I have a Volkswagen Golf Hatch 2.0 TDI GT (Automatic). The car does approximately 500 miles a week and has been serviced every 10,000 miles by the supplying Volkswagen dealer. At two and a half years old, the car broke down three times in one month just before its 60,000 mile warranty ran out. On the third breakdown the car was also serviced, with no further problems being found. After the service I was still not satisfied that the car was running smoothly. I rang the garage to tell them and they responded by saying it should be OK as no problems were found when serviced. I used the car as normal. When it reached 61,000 miles it broke down again and was taken back to the dealer for further inspection. We asked for a full assessment on the fault. The conclusion was that the DSG gearbox oil filter had not been changed at 40,000 miles. Surely this should not of happened to a car that was serviced on a regular basis? Isn’t it the job of the dealer to make sure that all necessary checks and parts are replaced? Neither me, nor my partner was given any advice on this. None of the paperwork points this out. We have been offered 40 per cent discount of £1,050 as a goodwill gesture towards a new DSG gearbox, but the dealer wants £1,650 to repair it. The dealer also refused a courtesy car so I’ve had to hire an automatic car.

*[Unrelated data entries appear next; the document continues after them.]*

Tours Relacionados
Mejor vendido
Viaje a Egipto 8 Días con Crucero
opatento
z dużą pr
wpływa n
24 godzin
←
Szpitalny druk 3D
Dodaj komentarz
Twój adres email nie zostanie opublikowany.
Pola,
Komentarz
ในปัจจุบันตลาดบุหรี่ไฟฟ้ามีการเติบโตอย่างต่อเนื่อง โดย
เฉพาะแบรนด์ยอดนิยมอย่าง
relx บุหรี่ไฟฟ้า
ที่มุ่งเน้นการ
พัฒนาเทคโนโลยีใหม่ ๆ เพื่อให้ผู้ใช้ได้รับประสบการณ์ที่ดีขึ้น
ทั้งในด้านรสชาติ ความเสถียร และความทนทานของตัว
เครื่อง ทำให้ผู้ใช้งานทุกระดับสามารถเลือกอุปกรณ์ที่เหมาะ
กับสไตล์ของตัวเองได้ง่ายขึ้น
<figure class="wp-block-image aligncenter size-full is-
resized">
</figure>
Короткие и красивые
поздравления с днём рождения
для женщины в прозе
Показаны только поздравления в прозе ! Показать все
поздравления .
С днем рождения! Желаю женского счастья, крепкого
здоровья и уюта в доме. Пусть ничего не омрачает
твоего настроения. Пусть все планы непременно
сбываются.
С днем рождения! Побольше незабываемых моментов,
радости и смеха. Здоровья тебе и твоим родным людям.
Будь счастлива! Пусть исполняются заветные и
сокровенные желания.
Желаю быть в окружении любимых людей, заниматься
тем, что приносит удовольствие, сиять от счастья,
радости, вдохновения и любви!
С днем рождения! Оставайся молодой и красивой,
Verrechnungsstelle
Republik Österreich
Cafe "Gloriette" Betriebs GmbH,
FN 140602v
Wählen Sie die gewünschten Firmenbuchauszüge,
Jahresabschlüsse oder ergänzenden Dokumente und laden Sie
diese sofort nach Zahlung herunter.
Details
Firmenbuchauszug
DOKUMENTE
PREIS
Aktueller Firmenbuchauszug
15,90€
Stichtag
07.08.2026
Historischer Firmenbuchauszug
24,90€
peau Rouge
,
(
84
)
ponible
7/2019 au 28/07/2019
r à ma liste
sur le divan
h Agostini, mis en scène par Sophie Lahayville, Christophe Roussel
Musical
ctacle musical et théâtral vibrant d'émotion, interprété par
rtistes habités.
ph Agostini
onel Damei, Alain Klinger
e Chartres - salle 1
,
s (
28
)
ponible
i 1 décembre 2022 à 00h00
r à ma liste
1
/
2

You are correct. It is essential that the microfilter of the DSG or ‘S-tronic’ transmission is replaced at the same time as the fluid otherwise failure such as you have experienced is quite likely. Therefore, in my opinion, the supplying and servicing dealer has been grossly negligent in not making this essential replacement, is wholly responsible for the failure, and is obliged to repair or replace the transmission to a "satisfactory standard" entirely free of charge to you. I confirm that this is a well-known problem.